CHP İzmir Milletvekili Zekeriya Temizel de "Büyümenin kalitesi, büyümenin büyüklüğünden daha önemli bir kavramdır. İstihdam yaratmayan büyüme kavramıyla ekonominizi yönetiyorsanız bunun övünecek bir yanı yok. Yıllar itibariyle işsizlik oranları ile büyüme oranlarını karşılaştırdığımızda tabloyu net görüyoruz; büyümenin en yüksek olduğu dönemlerde işsizlik oranları da yüksek olmuş. Önemli olan büyümenin kalitesidir.

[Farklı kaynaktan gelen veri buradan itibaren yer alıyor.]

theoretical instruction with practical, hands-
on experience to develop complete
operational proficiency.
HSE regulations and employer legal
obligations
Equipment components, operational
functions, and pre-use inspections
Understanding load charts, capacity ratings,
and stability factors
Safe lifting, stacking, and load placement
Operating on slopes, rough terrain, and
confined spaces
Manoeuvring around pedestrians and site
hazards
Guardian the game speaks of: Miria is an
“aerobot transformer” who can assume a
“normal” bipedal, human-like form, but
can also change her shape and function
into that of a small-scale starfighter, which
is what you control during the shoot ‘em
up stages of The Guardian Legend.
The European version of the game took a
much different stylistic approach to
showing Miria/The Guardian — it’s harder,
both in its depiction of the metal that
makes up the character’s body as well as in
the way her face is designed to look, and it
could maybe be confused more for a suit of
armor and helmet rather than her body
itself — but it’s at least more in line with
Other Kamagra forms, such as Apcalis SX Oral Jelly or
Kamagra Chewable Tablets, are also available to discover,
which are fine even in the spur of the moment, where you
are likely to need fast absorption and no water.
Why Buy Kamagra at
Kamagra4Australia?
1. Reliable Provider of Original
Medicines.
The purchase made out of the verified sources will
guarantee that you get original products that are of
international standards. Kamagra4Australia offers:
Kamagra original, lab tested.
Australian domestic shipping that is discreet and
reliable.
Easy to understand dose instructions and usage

Durum genç issizler olarak ortaya çıkıyorsa bu kalitesiz büyüme vahim bir durumdur." diye konuştu.
Türkiye'nin nüfus artışı ve dış göç dikkate alındığında her yıl 1 milyon 500 bin kişiye iş yaratmak zorunda olunduğunu ifade eden Temizel, bu soruna çözüm bulunması, üretim ve istihdama yönelik yatırımların bu sorunun çözümü olacağını vurguladı.
Temizel, Çalışma ve Sosyal Güvenlik Bakanlığının ulusal tasarruflara destek olup olmayacağının önemli bir konu olduğuna dikkati çekerek, sosyal güvenlik primlerinden zorunlu tasarruf yapılması gerektiğini, bunun büyümeye katkısı olacağını anlattı.

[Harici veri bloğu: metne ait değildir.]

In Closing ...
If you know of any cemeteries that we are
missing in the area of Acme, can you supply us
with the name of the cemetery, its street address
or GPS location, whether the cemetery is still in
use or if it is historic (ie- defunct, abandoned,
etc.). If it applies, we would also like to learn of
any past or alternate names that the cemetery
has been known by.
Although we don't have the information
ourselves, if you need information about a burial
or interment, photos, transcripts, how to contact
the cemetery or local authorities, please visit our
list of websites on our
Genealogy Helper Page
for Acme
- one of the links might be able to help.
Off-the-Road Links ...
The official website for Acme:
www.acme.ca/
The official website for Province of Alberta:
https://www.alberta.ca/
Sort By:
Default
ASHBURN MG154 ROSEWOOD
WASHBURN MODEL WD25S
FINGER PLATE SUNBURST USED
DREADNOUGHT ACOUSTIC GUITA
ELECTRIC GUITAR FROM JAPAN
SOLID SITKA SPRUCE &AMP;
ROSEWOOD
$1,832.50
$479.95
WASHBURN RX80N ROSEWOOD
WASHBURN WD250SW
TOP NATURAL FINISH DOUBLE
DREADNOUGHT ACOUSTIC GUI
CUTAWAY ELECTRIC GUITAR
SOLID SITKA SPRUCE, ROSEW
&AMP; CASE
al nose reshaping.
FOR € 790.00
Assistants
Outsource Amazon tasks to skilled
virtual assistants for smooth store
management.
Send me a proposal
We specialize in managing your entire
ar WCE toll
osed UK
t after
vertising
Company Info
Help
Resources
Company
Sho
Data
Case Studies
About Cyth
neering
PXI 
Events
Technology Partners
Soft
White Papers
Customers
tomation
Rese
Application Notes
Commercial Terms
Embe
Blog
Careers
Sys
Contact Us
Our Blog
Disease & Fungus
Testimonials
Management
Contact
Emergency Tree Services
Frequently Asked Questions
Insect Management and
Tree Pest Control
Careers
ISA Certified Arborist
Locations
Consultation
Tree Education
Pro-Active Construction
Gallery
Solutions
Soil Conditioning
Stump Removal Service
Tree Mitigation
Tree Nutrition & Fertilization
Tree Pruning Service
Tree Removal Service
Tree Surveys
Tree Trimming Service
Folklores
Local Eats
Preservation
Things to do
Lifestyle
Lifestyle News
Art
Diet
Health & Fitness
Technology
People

CHP'li Temizel, "Türkiye'de yabancı doğrudan yaptırımlar konusunda ciddi anlamda sıkıntı yaşanacak gibi görünüyor. İnşallah konjonktür değişir de biz bu durumdan çıkmak için zaman kazanırız." dedi.
Kadının iş ve aile yaşamına uyumlaştırılması
AK Parti Düzce Milletvekili Ayşe Keşir, engelli istihdamı konusunda Türkiye'nin büyük bir başarı gösterdiğini vurgulayarak, elde edilen başarıda Çalışma ve Sosyal Güvenlik Bakanlığının gösterdiği hassasiyetin etkili olduğunu kaydetti.
Türkiye'de 2002 yılında 5 bin 777 engelli memurun istihdam edildiğini, bu sayının 15 yıllık AK Parti iktidarında 50 bini zorlayan bir rakama ulaştığını anlatan Keşir, kadının iş ve aile yaşamına uyumlaştırılması konusunun da AK Parti'nin önem verdiği diğer bir alan olduğunu belirtti.
Keşir, yarı zamanlı çalışma hakkı tanınmasıyla kadınların çalışma hayatında yer almasında artış görüldüğünü aktardı.
Çalışma ekonomisi ve sosyal politikaların iç içe geçen kümeler olduğuna işaret ederek, emeklilerin aktif yaşama katılımı konusunda da Türkiye'nin bir an önce hedefler ve politikalar koyması gerektiğini vurguladı.